Il giorno dell'esperimento, utilizzare un raschietto cellulare per staccare le cellule CHO dal fondo di ogni pozzo. Trasferire l'un millilitro di supporto contenente le celle da ogni pozzo ai tubi FACS. Centrifuga a 400 volte G e a quattro gradi Celsius per cinque minuti.
Sospendere di nuovo in 100 microlitri di anticorpi anti-HLA diluiti nel tampone di lavaggio. Incubare sul ghiaccio per 30 minuti. Quindi aggiungere un millilitro di tampone di lavaggio a ciascun campione CHO.
Centrifugare a 400 volte G e a quattro gradi Celsius per cinque minuti, e scartare il supernatante. Sospendere di nuovo ogni campione in 3 millilitri di tampone di lavaggio e procedere all'analisi della citometria a flusso. In questo studio, viene presentato uno strumento robusto per lo studio dell'interazione molecolare durante l'attivazione positiva delle cellule T CD8 umane.
Viene generato un sistema xenogenico ingegnerizzato che presenta bassi livelli di pMHC agonista in presenza o assenza di pMHC co-agonista. Questi APC ingegnerizzati vengono quindi utilizzati per stimolare un clone di cellule T positivo cd8 umano specifico per E183. Le cellule CHO non trasfette e le cellule CHO che esprimono il complesso Gag-MHC a catena singola non stimolatore non inducono l'attivazione.

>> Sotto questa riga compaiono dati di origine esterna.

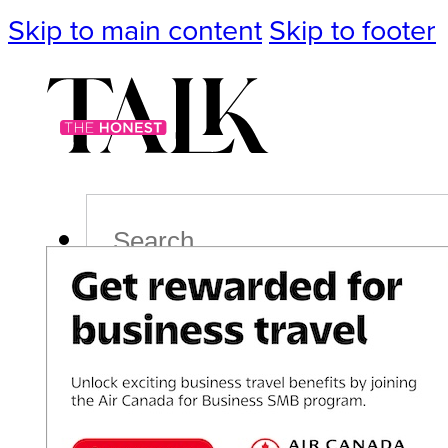
Skip to main content
Skip to footer
Search
Podcast
Events
Impact
Life
Politics
Culture
T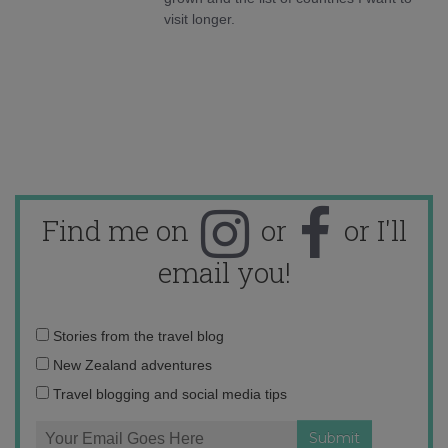
visit longer.
Find me on
or
or I'll
email you!
Email
Stories from the travel blog
address:
New Zealand adventures
Travel blogging and social media tips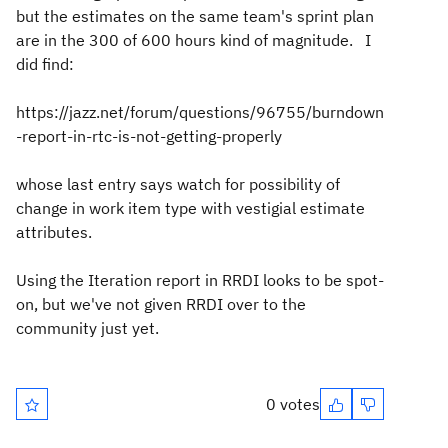
but the estimates on the same team's sprint plan
are in the 300 of 600 hours kind of magnitude. I
did find:
https://jazz.net/forum/questions/96755/burndown
-report-in-rtc-is-not-getting-properly
whose last entry says watch for possibility of
change in work item type with vestigial estimate
attributes.
Using the Iteration report in RRDI looks to be spot-
on, but we've not given RRDI over to the
community just yet.
0 votes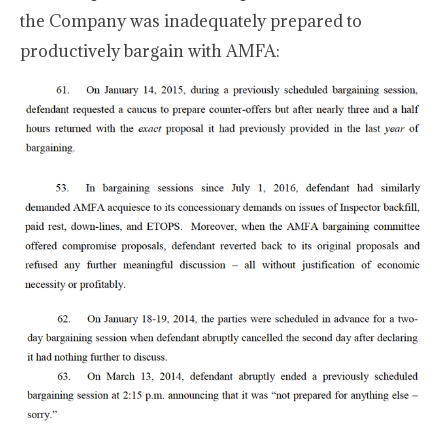
the Company was inadequately prepared to
productively bargain with AMFA: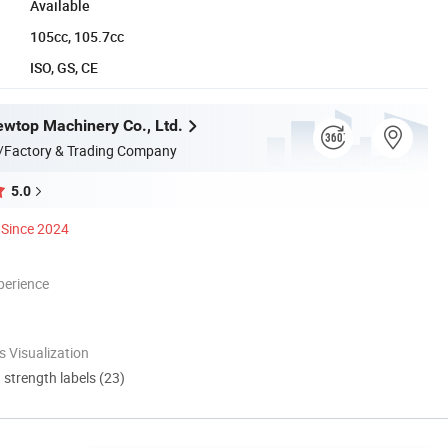
Available
105cc, 105.7cc
ISO, GS, CE
wtop Machinery Co., Ltd.
/Factory & Trading Company
5.0
Since 2024
perience
 Visualization
d strength labels (23)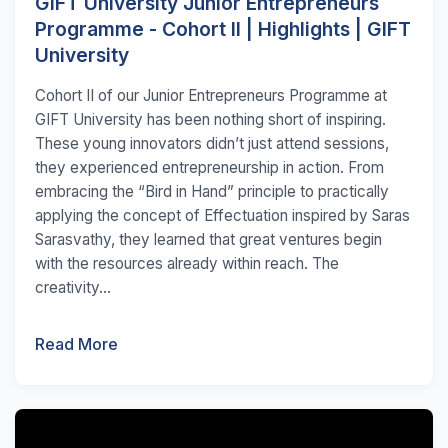
GIFT University Junior Entrepreneurs
Programme - Cohort II | Highlights | GIFT
University
Cohort II of our Junior Entrepreneurs Programme at
GIFT University has been nothing short of inspiring.
These young innovators didn’t just attend sessions,
they experienced entrepreneurship in action. From
embracing the “Bird in Hand” principle to practically
applying the concept of Effectuation inspired by Saras
Sarasvathy, they learned that great ventures begin
with the resources already within reach. The
creativity...
Read More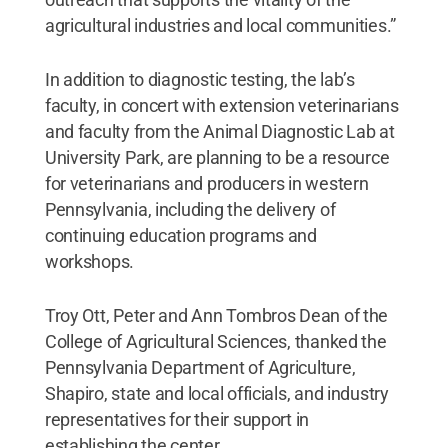
agricultural industries and local communities.”
In addition to diagnostic testing, the lab’s
faculty, in concert with extension veterinarians
and faculty from the Animal Diagnostic Lab at
University Park, are planning to be a resource
for veterinarians and producers in western
Pennsylvania, including the delivery of
continuing education programs and
workshops.
Troy Ott, Peter and Ann Tombros Dean of the
College of Agricultural Sciences, thanked the
Pennsylvania Department of Agriculture,
Shapiro, state and local officials, and industry
representatives for their support in
establishing the center.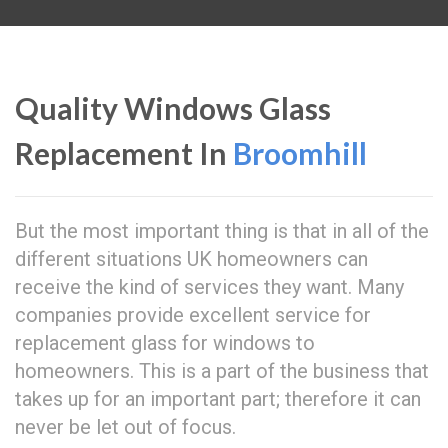
Quality Windows Glass
Replacement In
Broomhill
But the most important thing is that in all of the
different situations UK homeowners can
receive the kind of services they want. Many
companies provide excellent service for
replacement glass for windows to
homeowners. This is a part of the business that
takes up for an important part; therefore it can
never be let out of focus.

L'espressione di alti livelli del complesso a catena singola agonista E183-MHC, che è il controllo positivo, è vista per indurre una produzione interferone-gamma molto efficiente e la degranulazione, dimostrando che il costrutto E183 a catena singola può essere riconosciuto da uno specifico TCR per attivare le funzioni dell'effettore cellulare T. L'espressione di bassi livelli di complesso A catena singola E183-MHC induce livelli inferiori di produzione e degranulazione interferone-gamma, che è stata migliorata dalla presenza di un complesso Gag-MHC non stimolante. Si noti che percentuali molto elevate di cellule CD107a+T sono osservate anche in risposta a bassi livelli di pMHC antigenico, che è coerente con studi precedenti.

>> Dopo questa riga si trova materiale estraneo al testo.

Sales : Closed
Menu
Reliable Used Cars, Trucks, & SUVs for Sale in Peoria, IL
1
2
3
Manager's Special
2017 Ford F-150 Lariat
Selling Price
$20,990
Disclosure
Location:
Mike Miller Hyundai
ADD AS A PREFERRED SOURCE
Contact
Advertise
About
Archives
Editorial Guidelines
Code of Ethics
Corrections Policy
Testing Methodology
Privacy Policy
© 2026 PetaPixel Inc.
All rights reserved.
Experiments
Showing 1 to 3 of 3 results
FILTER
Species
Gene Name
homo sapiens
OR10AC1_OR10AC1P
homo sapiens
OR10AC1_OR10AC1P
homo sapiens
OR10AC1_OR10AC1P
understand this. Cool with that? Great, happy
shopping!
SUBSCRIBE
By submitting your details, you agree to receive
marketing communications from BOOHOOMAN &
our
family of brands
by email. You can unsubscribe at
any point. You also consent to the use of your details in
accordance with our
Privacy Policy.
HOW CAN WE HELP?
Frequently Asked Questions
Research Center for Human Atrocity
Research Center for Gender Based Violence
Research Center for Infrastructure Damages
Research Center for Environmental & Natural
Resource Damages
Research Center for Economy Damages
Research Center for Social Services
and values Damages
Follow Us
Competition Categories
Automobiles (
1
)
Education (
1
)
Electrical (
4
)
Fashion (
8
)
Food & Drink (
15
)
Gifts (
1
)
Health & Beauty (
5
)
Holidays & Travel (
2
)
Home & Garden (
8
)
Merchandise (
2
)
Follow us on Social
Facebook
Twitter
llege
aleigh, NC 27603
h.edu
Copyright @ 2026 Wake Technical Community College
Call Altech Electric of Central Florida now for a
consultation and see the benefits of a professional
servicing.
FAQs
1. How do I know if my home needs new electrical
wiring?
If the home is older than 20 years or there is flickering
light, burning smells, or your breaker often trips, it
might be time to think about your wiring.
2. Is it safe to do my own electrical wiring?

Tuttavia, la presenza di un complesso Gag-MHC non stimolante aumenta cd107a MFI. Durante questa procedura, è fondamentale controllare l'espressione MHC peptidica agonista per garantire una presentazione agonista uguale con o senza peptide non stimolante. È fondamentale quantificare l'espressione di MHC peptidico agonista usando anticorpi simili a TCR in ogni esperimento.

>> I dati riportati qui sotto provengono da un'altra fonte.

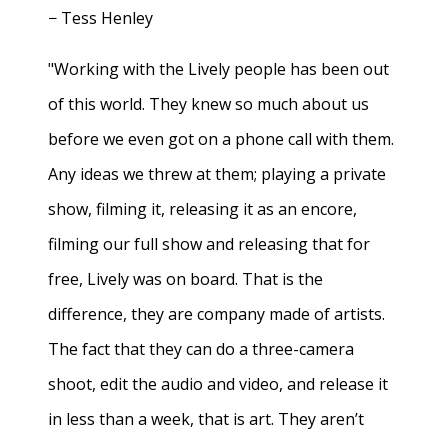
− Tess Henley
"Working with the Lively people has been out
of this world. They knew so much about us
before we even got on a phone call with them.
Any ideas we threw at them; playing a private
show, filming it, releasing it as an encore,
filming our full show and releasing that for
free, Lively was on board. That is the
difference, they are company made of artists.
The fact that they can do a three-camera
shoot, edit the audio and video, and release it
in less than a week, that is art. They aren’t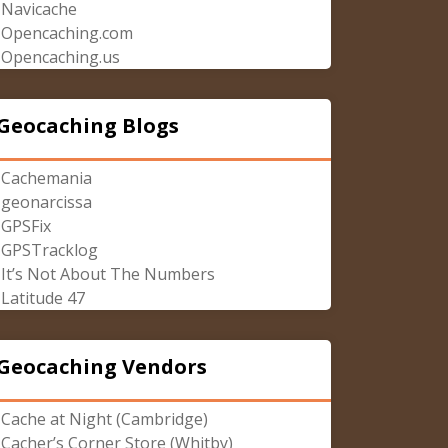
Navicache
Opencaching.com
Opencaching.us
Geocaching Blogs
Cachemania
geonarcissa
GPSFix
GPSTracklog
It’s Not About The Numbers
Latitude 47
Geocaching Vendors
Cache at Night (Cambridge)
Cacher’s Corner Store (Whitby)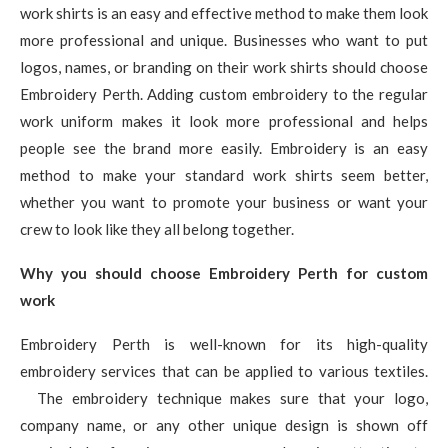
work shirts is an easy and effective method to make them look
more professional and unique. Businesses who want to put
logos, names, or branding on their work shirts should choose
Embroidery Perth. Adding custom embroidery to the regular
work uniform makes it look more professional and helps
people see the brand more easily. Embroidery is an easy
method to make your standard work shirts seem better,
whether you want to promote your business or want your
crew to look like they all belong together.
Why you should choose Embroidery Perth for custom
work
Embroidery Perth is well-known for its high-quality
embroidery services that can be applied to various textiles.
The embroidery technique makes sure that your logo,
company name, or any other unique design is shown off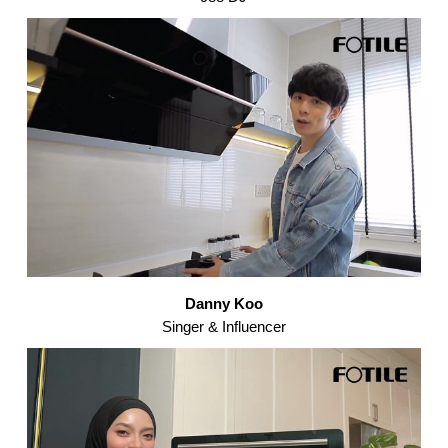
Danny Koo
Singer & Influencer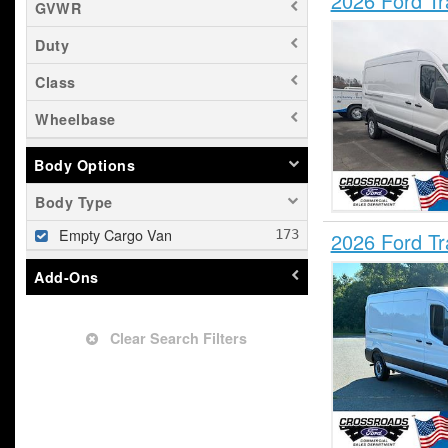
2026 Ford T
GVWR
Duty
Class
Wheelbase
Body Options
Body Type
Empty Cargo Van
2026 Ford T
Add-Ons
Clear Search Filters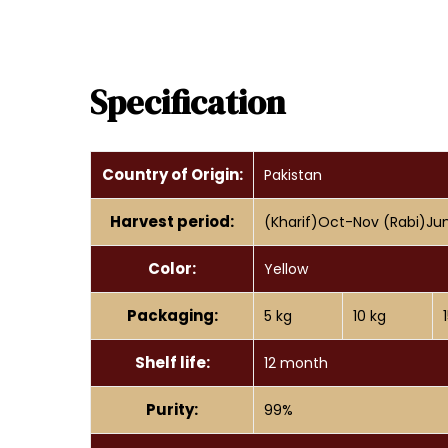
Specification
Country of Origin:
Pakistan
Harvest period:
(Kharif)Oct-Nov (Rabi)Ju
Color:
Yellow
Packaging:
5 kg
10 kg
Shelf life:
12 month
Purity:
99%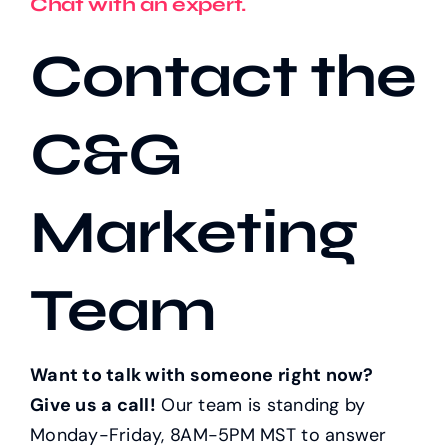
Chat with an expert.
Contact the
Our Work
C&G
Case Studies
Marketing
Team
Want to talk with someone right now?
Give us a call!
Our team is standing by
Monday-Friday, 8AM-5PM MST to answer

Un approccio alternativo è quello di utilizzare bistrati lipidici supportati, o perline, presentando una quantità fissa di peptide agonista MHC in presenza di peptide non stimolante MHC. Tali sistemi sperimentali dovrebbero consentire il test di più sequenze peptidiche non stimolative per il co-agonismo. La tecnologia MHC a catena singola può essere utilizzata per studiare le interazioni molecolari nell'attivazione delle cellule CD4 T, così come per studiare molecole MHC non classiche.
Questo protocollo utilizza sangue umano e cellule umane. Seguire tutte le precauzioni necessarie quando si lavora con il sangue umano per ridurre il rischio di trasmissione di malattie ematiche.